Indeed, the Seahawks signed Ryan a week after the Packers cut him and has been in Seattle ever since. In January 2010, he signed a six-year, $9.1 million extension that included a $1.6 million signing bonus and runs through the 2015 season.
“With how well he’s punted, I always give him a hard time how they’re getting one of the best values in the league,” Crosby said with a laugh.
“I’ve still got to pinch myself every now and again. Just to be able to play in the NFL and do it for eight years has been a dream, and I will never take any of it for granted because it can end at any time,” Ryan said earlier this week at one of the Seahawks’ media availability sessions at the Westin hotel in Jersey City, N.J. “To be in this game now, it just seems so surreal. It totally hasn’t sunk in yet.”
This season, Ryan ranked only 29th in gross average with 42.7 yards per punt (Masthay was 22nd at 44.6) and was 19th in net average with at 39.2 yards per punt. (Masthay finished 21st at 39.0). But in a category that shows Ryan consistently put the ball right where the Seahawks wanted it, opposing punt returners averaged just 3.9 yards per return against him. Only St. Louis’ Johnny Hekker (2.9) was more effective.
“The 10 guys in front of me covering kicks have done an exceptional job,” Ryan said. “Those guys are just some of the best guys in the game at what they do. It makes it a lot easier for me to have the confidence in them to punt the ball and know they are going to be down there making those tackles.”
Ryan is one of only four players on the Seahawks’ roster who pre-date coach Pete Carroll and GM John Schneider, who was with the Packers when they signed Ryan out of the CFL’s Winnipeg Blue Bombers in 2006. As the only Canadian-born player in Sunday’s game, Ryan has gotten a significant amount of media attention – for a punter, anyway – during the week.

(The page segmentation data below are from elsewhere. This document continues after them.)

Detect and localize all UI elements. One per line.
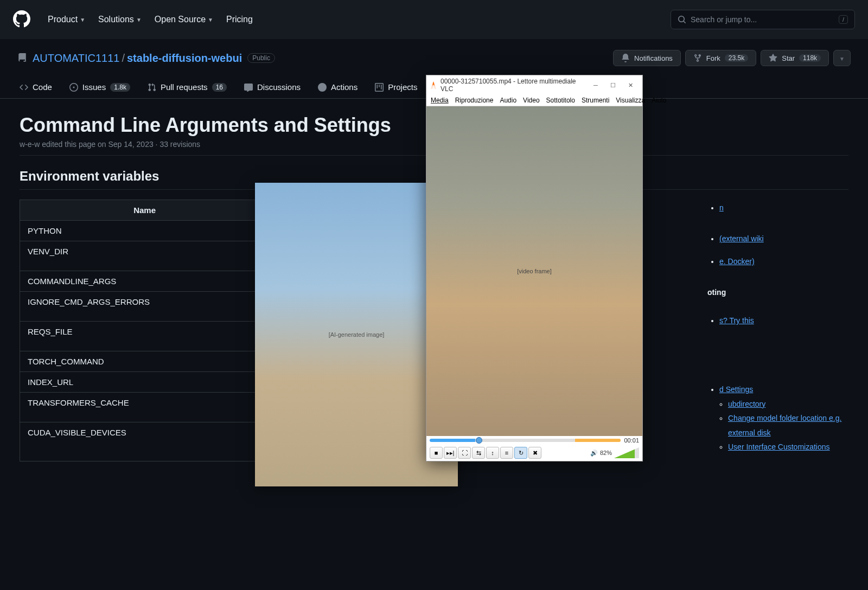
env-name: TORCH_COMMAND bbox=[20, 351, 270, 372]
visibility-badge: Public bbox=[247, 53, 275, 63]
wiki-sidebar: n (external wiki e. Docker) oting s? Try… bbox=[707, 201, 848, 454]
star-button[interactable]: Star 118k bbox=[761, 50, 829, 66]
chevron-down-icon: ▼ bbox=[136, 17, 142, 23]
tab-projects[interactable]: Projects bbox=[368, 77, 424, 98]
search-icon bbox=[678, 15, 686, 24]
env-name: COMMANDLINE_ARGS bbox=[20, 271, 270, 292]
fork-button[interactable]: Fork 23.5k bbox=[685, 50, 756, 66]
vlc-menubar: Media Riproduzione Audio Video Sottotito… bbox=[426, 95, 642, 106]
menu-media[interactable]: Media bbox=[431, 97, 449, 104]
github-logo[interactable] bbox=[13, 10, 30, 29]
env-name: PYTHON bbox=[20, 221, 270, 241]
env-name: IGNORE_CMD_ARGS_ERRORS bbox=[20, 292, 270, 322]
tab-actions[interactable]: Actions bbox=[311, 77, 364, 98]
env-name: VENV_DIR bbox=[20, 241, 270, 271]
tab-discussions[interactable]: Discussions bbox=[238, 77, 307, 98]
menu-subtitle[interactable]: Sottotitolo bbox=[546, 97, 575, 104]
env-name: REQS_FILE bbox=[20, 322, 270, 351]
fork-count: 23.5k bbox=[725, 54, 748, 62]
notifications-button[interactable]: Notifications bbox=[613, 50, 681, 66]
next-button[interactable]: ▸▸| bbox=[444, 447, 457, 459]
fork-icon bbox=[693, 54, 702, 62]
vlc-titlebar[interactable]: 00000-3125710055.mp4 - Lettore multimedi… bbox=[426, 75, 642, 95]
repo-owner-link[interactable]: AUTOMATIC1111 bbox=[33, 52, 119, 64]
search-kbd: / bbox=[839, 15, 848, 24]
menu-audio[interactable]: Audio bbox=[500, 97, 516, 104]
sidebar-link: ubdirectory bbox=[728, 397, 848, 412]
star-icon bbox=[769, 54, 777, 62]
maximize-button[interactable]: ☐ bbox=[604, 82, 622, 89]
vlc-controls: ■ ▸▸| ⛶ ⇆ ↕ ≡ ↻ ✖ 🔊 82% bbox=[426, 445, 642, 461]
vlc-video-area[interactable]: [video frame] bbox=[426, 106, 642, 436]
seek-track[interactable] bbox=[430, 439, 621, 442]
seek-knob[interactable] bbox=[476, 437, 482, 444]
github-header: Product▼ Solutions▼ Open Source▼ Pricing… bbox=[0, 0, 868, 39]
list-button[interactable]: ≡ bbox=[500, 447, 513, 459]
menu-video[interactable]: Video bbox=[523, 97, 539, 104]
tab-code[interactable]: Code bbox=[13, 77, 59, 98]
repo-name-link[interactable]: stable-diffusion-webui bbox=[127, 52, 242, 64]
playlist-button[interactable]: ↕ bbox=[486, 447, 499, 459]
stop-button[interactable]: ■ bbox=[430, 447, 443, 459]
search-placeholder: Search or jump to... bbox=[691, 15, 757, 24]
repo-icon bbox=[17, 53, 27, 63]
nav-opensource[interactable]: Open Source▼ bbox=[155, 15, 213, 24]
chevron-down-icon: ▼ bbox=[80, 17, 85, 23]
repo-path: AUTOMATIC1111/stable-diffusion-webui bbox=[33, 52, 242, 65]
minimize-button[interactable]: ─ bbox=[587, 82, 604, 88]
sidebar-link: e. Docker) bbox=[719, 254, 848, 269]
tab-issues[interactable]: Issues1.8k bbox=[63, 77, 137, 98]
vlc-seek-bar[interactable]: 00:01 bbox=[426, 436, 642, 445]
env-name: CUDA_VISIBLE_DEVICES bbox=[20, 422, 270, 461]
repo-actions: Notifications Fork 23.5k Star 118k ▼ bbox=[613, 50, 851, 66]
vlc-cone-icon bbox=[430, 81, 437, 89]
sidebar-link: (external wiki bbox=[719, 232, 848, 246]
sidebar-link: Change model folder location e.g. extern… bbox=[728, 411, 848, 440]
repo-bar: AUTOMATIC1111/stable-diffusion-webui Pub… bbox=[0, 39, 868, 66]
sidebar-link: d Settings bbox=[719, 382, 848, 397]
vlc-title: 00000-3125710055.mp4 - Lettore multimedi… bbox=[441, 78, 587, 93]
menu-playback[interactable]: Riproduzione bbox=[455, 97, 494, 104]
vlc-volume[interactable]: 🔊 82% bbox=[590, 447, 639, 458]
menu-tools[interactable]: Strumenti bbox=[582, 97, 609, 104]
star-dropdown[interactable]: ▼ bbox=[833, 50, 851, 66]
extended-button[interactable]: ⇆ bbox=[472, 447, 485, 459]
menu-help[interactable]: Aiuto bbox=[652, 97, 666, 104]
sidebar-link: s? Try this bbox=[719, 313, 848, 328]
env-name: TRANSFORMERS_CACHE bbox=[20, 393, 270, 422]
vlc-window: 00000-3125710055.mp4 - Lettore multimedi… bbox=[426, 75, 643, 461]
volume-slider[interactable] bbox=[614, 447, 639, 458]
env-name: INDEX_URL bbox=[20, 372, 270, 393]
chevron-down-icon: ▼ bbox=[208, 17, 213, 23]
sidebar-heading: oting bbox=[707, 285, 848, 300]
sidebar-link: User Interface Customizations bbox=[728, 440, 848, 454]
fullscreen-button[interactable]: ⛶ bbox=[458, 447, 471, 459]
nav-product[interactable]: Product▼ bbox=[48, 15, 85, 24]
loop-button[interactable]: ↻ bbox=[514, 447, 527, 459]
search-input[interactable]: Search or jump to... / bbox=[671, 10, 855, 29]
header-nav: Product▼ Solutions▼ Open Source▼ Pricing bbox=[48, 15, 253, 24]
shuffle-button[interactable]: ✖ bbox=[528, 447, 541, 459]
th-name: Name bbox=[20, 200, 270, 221]
menu-view[interactable]: Visualizza bbox=[616, 97, 645, 104]
nav-pricing[interactable]: Pricing bbox=[226, 15, 253, 24]
star-count: 118k bbox=[799, 54, 821, 62]
seek-buffer bbox=[575, 439, 621, 442]
nav-solutions[interactable]: Solutions▼ bbox=[98, 15, 142, 24]
vlc-time: 00:01 bbox=[624, 437, 639, 444]
bell-icon bbox=[621, 54, 630, 62]
chevron-down-icon: ▼ bbox=[839, 56, 845, 62]
sidebar-link: n bbox=[719, 201, 848, 215]
close-button[interactable]: ✕ bbox=[622, 82, 639, 89]
tab-pull-requests[interactable]: Pull requests16 bbox=[141, 77, 233, 98]
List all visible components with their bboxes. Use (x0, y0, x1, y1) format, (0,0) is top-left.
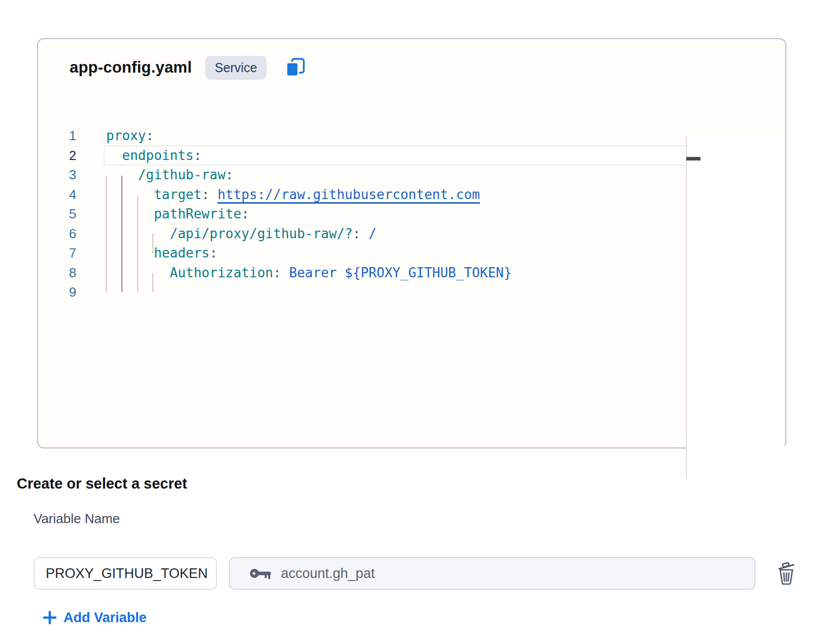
line-number: 1 (60, 126, 85, 146)
code-editor-card: app-config.yaml Service 123456789 proxy:… (37, 38, 786, 448)
indent-guide (121, 176, 122, 292)
code-link[interactable]: https://raw.githubusercontent.com (217, 187, 480, 202)
code-segment (210, 187, 218, 202)
code-line[interactable] (104, 282, 699, 302)
card-header: app-config.yaml Service (70, 54, 306, 81)
code-line[interactable]: Authorization: Bearer ${PROXY_GITHUB_TOK… (104, 263, 699, 283)
line-number: 3 (60, 165, 85, 185)
copy-button[interactable] (284, 56, 306, 79)
code-segment: : (353, 226, 361, 241)
indent-guide (106, 176, 107, 292)
line-number: 7 (60, 243, 85, 263)
variable-name-label: Variable Name (34, 511, 120, 527)
code-segment: target (154, 187, 202, 202)
code-segment: : (146, 128, 154, 143)
code-segment (106, 206, 154, 221)
code-segment: /github-raw (138, 167, 226, 182)
indent-guide (137, 196, 138, 292)
add-variable-label: Add Variable (63, 610, 147, 626)
line-number: 6 (60, 224, 85, 244)
code-segment (361, 226, 369, 241)
scrollbar-rail (686, 136, 687, 478)
line-number: 4 (60, 185, 85, 205)
line-number-gutter: 123456789 (60, 126, 85, 302)
key-icon (249, 567, 272, 580)
code-line[interactable]: pathRewrite: (104, 204, 699, 224)
indent-guide (152, 234, 153, 253)
code-segment: proxy (106, 128, 146, 143)
code-segment: /api/proxy/github-raw/? (170, 226, 353, 241)
editor-right-margin (687, 136, 784, 478)
selected-secret-value: account.gh_pat (281, 566, 375, 582)
plus-icon (43, 610, 57, 625)
code-segment: : (194, 148, 202, 163)
scrollbar-active-line-marker[interactable] (686, 157, 701, 160)
secret-select-field[interactable]: account.gh_pat (229, 557, 755, 590)
code-segment: : (226, 167, 234, 182)
secret-section-heading: Create or select a secret (17, 475, 187, 492)
line-number: 9 (60, 282, 85, 302)
delete-variable-button[interactable] (775, 561, 798, 587)
yaml-editor[interactable]: 123456789 proxy: endpoints: /github-raw:… (38, 87, 785, 447)
code-lines: proxy: endpoints: /github-raw: target: h… (104, 126, 699, 302)
line-number: 8 (60, 263, 85, 283)
indent-guide (152, 273, 153, 292)
code-segment: headers (154, 245, 210, 261)
code-line[interactable]: /api/proxy/github-raw/?: / (104, 224, 699, 244)
code-segment: Bearer ${PROXY_GITHUB_TOKEN} (289, 265, 512, 280)
code-segment: : (210, 245, 218, 261)
code-segment: pathRewrite (154, 206, 241, 221)
code-line[interactable]: proxy: (104, 126, 699, 146)
line-number: 5 (60, 204, 85, 224)
code-segment (106, 245, 154, 261)
code-segment: : (241, 206, 249, 221)
code-segment (106, 187, 154, 202)
code-line[interactable]: /github-raw: (104, 165, 699, 185)
add-variable-button[interactable]: Add Variable (43, 607, 147, 628)
service-badge: Service (205, 56, 267, 80)
variable-name-input[interactable] (34, 557, 217, 590)
code-line[interactable]: headers: (104, 243, 699, 263)
line-number: 2 (60, 146, 85, 166)
code-segment: : (202, 187, 210, 202)
copy-icon (284, 57, 306, 78)
code-segment (281, 265, 289, 280)
code-segment: / (369, 226, 377, 241)
code-line[interactable]: endpoints: (104, 146, 699, 166)
code-segment (106, 148, 122, 163)
code-line[interactable]: target: https://raw.githubusercontent.co… (104, 185, 699, 205)
code-segment: Authorization (170, 265, 273, 280)
trash-icon (776, 562, 797, 586)
code-segment: endpoints (122, 148, 194, 163)
file-name-title: app-config.yaml (70, 58, 192, 77)
code-segment: : (273, 265, 281, 280)
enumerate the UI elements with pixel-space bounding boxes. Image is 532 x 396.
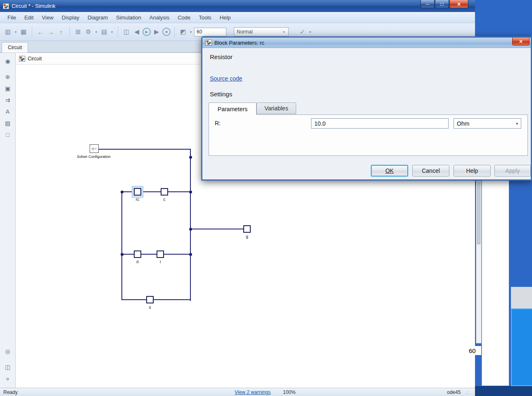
title-bar: Circuit * - Simulink ─ □ × xyxy=(0,0,475,12)
sim-mode-select[interactable]: Normal ▾ xyxy=(234,27,289,36)
wire-junction xyxy=(121,253,124,256)
status-solver: ode45 xyxy=(447,389,461,395)
resize-grip-icon[interactable]: .: xyxy=(466,389,469,395)
new-model-icon[interactable]: ▥ xyxy=(3,27,12,37)
block-label-ri: ri xyxy=(129,260,146,264)
dialog-block-icon xyxy=(206,40,212,45)
wire-junction xyxy=(121,191,124,193)
background-panel xyxy=(482,181,509,386)
add-viewer-icon[interactable]: ◫ xyxy=(122,27,131,37)
toolbar-separator xyxy=(118,26,118,37)
zoom-icon[interactable]: ⊕ xyxy=(0,71,15,83)
background-gray-fragment xyxy=(511,287,532,308)
wire xyxy=(98,149,191,150)
breadcrumb-label[interactable]: Circuit xyxy=(28,56,42,62)
apply-button[interactable]: Apply xyxy=(494,165,531,177)
library-browser-icon[interactable]: ⊞ xyxy=(74,27,83,37)
sim-stop-time-input[interactable] xyxy=(194,28,226,36)
update-diagram-caret-icon[interactable]: ▾ xyxy=(308,30,312,34)
explore-icon[interactable]: ◉ xyxy=(0,55,15,67)
wire xyxy=(121,299,191,300)
block-label-s: s xyxy=(142,305,158,310)
new-model-caret-icon[interactable]: ▾ xyxy=(14,30,18,34)
dialog-close-button[interactable]: × xyxy=(512,38,530,45)
menu-display[interactable]: Display xyxy=(57,13,83,22)
param-r-input[interactable] xyxy=(311,118,449,129)
window-controls: ─ □ × xyxy=(420,0,468,8)
tab-variables[interactable]: Variables xyxy=(256,103,296,114)
menu-diagram[interactable]: Diagram xyxy=(83,13,112,22)
probe-icon[interactable]: ◩ xyxy=(178,27,188,37)
menu-help[interactable]: Help xyxy=(216,13,235,22)
model-settings-caret-icon[interactable]: ▾ xyxy=(110,30,114,34)
menu-tools[interactable]: Tools xyxy=(195,13,215,22)
warnings-link[interactable]: View 2 warnings xyxy=(235,389,271,395)
background-blue-fragment xyxy=(511,308,532,386)
expand-palette-icon[interactable]: » xyxy=(0,373,15,384)
annotation-icon[interactable]: A xyxy=(0,106,15,117)
model-config-caret-icon[interactable]: ▾ xyxy=(94,30,98,34)
block-s[interactable] xyxy=(146,296,154,303)
viewmarks-icon[interactable]: ◫ xyxy=(0,361,15,373)
block-solver-configuration[interactable]: x) = xyxy=(90,144,99,153)
source-code-link[interactable]: Source code xyxy=(210,75,242,82)
background-value: 60 xyxy=(469,346,481,355)
param-unit-select[interactable]: Ohm ▾ xyxy=(454,118,521,129)
step-back-icon[interactable]: ◀ xyxy=(132,27,141,37)
wire-junction xyxy=(189,156,192,159)
toolbar-separator xyxy=(69,26,70,37)
maximize-button[interactable]: □ xyxy=(435,0,449,8)
forward-icon[interactable]: → xyxy=(46,27,55,37)
background-scrollbar-thumb[interactable] xyxy=(477,182,480,244)
cancel-button[interactable]: Cancel xyxy=(412,165,449,177)
sim-mode-caret-icon: ▾ xyxy=(282,30,286,34)
block-label-c: c xyxy=(156,197,173,202)
update-diagram-check-icon[interactable]: ✓ xyxy=(298,27,307,37)
settings-label: Settings xyxy=(210,91,232,98)
save-icon[interactable]: ▦ xyxy=(19,27,28,37)
param-unit-caret-icon: ▾ xyxy=(516,122,518,126)
block-rc[interactable] xyxy=(134,188,141,196)
up-to-parent-icon[interactable]: ↑ xyxy=(57,27,66,37)
run-button[interactable]: ▶ xyxy=(142,28,151,36)
probe-caret-icon[interactable]: ▾ xyxy=(189,30,193,34)
tab-circuit[interactable]: Circuit xyxy=(2,42,28,52)
ok-button[interactable]: OK xyxy=(371,165,408,177)
wire xyxy=(121,191,122,300)
signal-direction-icon[interactable]: ⇉ xyxy=(0,94,15,106)
menu-simulation[interactable]: Simulation xyxy=(112,13,145,22)
block-g[interactable] xyxy=(243,225,251,233)
fit-to-view-icon[interactable]: ▣ xyxy=(0,83,15,94)
menu-analysis[interactable]: Analysis xyxy=(145,13,173,22)
stop-button[interactable]: ■ xyxy=(162,28,171,36)
area-icon[interactable]: □ xyxy=(0,129,15,141)
status-zoom: 100% xyxy=(283,389,296,395)
menu-view[interactable]: View xyxy=(38,13,57,22)
block-label-solver-configuration: Solver Configuration xyxy=(69,155,119,159)
menu-code[interactable]: Code xyxy=(173,13,195,22)
dialog-title-bar[interactable]: Block Parameters: rc xyxy=(202,38,531,48)
wire xyxy=(190,229,244,229)
block-ri[interactable] xyxy=(134,250,141,258)
wire-junction xyxy=(189,253,192,256)
block-label-i: i xyxy=(152,260,169,264)
menu-edit[interactable]: Edit xyxy=(20,13,38,22)
menu-file[interactable]: File xyxy=(3,13,20,22)
simulink-app-icon xyxy=(3,3,9,9)
snapshot-icon[interactable]: ◎ xyxy=(0,346,15,357)
model-settings-icon[interactable]: ▤ xyxy=(100,27,109,37)
dialog-block-type: Resistor xyxy=(210,53,233,60)
block-i[interactable] xyxy=(157,250,164,258)
help-button[interactable]: Help xyxy=(454,165,491,177)
wire-junction xyxy=(189,228,192,231)
tab-parameters[interactable]: Parameters xyxy=(209,103,256,115)
block-c[interactable] xyxy=(161,188,168,196)
parameters-panel: R: Ohm ▾ xyxy=(209,115,528,156)
image-icon[interactable]: ▨ xyxy=(0,117,15,129)
close-button[interactable]: × xyxy=(449,0,468,8)
step-forward-icon[interactable]: ▶ xyxy=(152,27,161,37)
back-icon[interactable]: ← xyxy=(36,27,45,37)
minimize-button[interactable]: ─ xyxy=(420,0,435,8)
block-label-rc: rc xyxy=(129,197,146,202)
model-config-gear-icon[interactable]: ⚙ xyxy=(84,27,93,37)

“It’s been pretty cool,” Ryan told reporters. “I’ve got a lot of support from family back home. I’ve got 15 family and friends coming out to be here for the game. Everyone back home is pretty excited. They are even flying a 12th Man flag at city hall back in my hometown (of Regina). My family has been telling me they are the most famous people in town this week. They are even doing interviews. They are all pretty pumped about it.
“The city and the province have been so behind me through all of this that I could have never imagined that type of support. It means quite a bit to me.”
They won’t just be rooting for him in Canada. There’ll also be a kicker down at his offseason home in Texas on Sunday, watching and pulling for his old teammate, groomsman and friend.
“Obviously when I look back, it’s kind of funny, because we only played one season together, but we were so close that he was in my wedding,” Crosby said. “We just really hit it off. When I made the team, he was great support to me.
“We talk probably or text on a weekly basis. We text back and forth – about games, family, or just life. Our relationship has stayed strong over these last six years now. It’s crazy. I definitely stayed close with him and always root him on.
“I talked to him right after the NFC Championship Game, and with us being able to go to the Super Bowl (after the 2010 season), after we won one, I know he always wished he could’ve stayed a Packer. But it’s worked out for him in Seattle, and I’ll be pulling for him on Sunday.”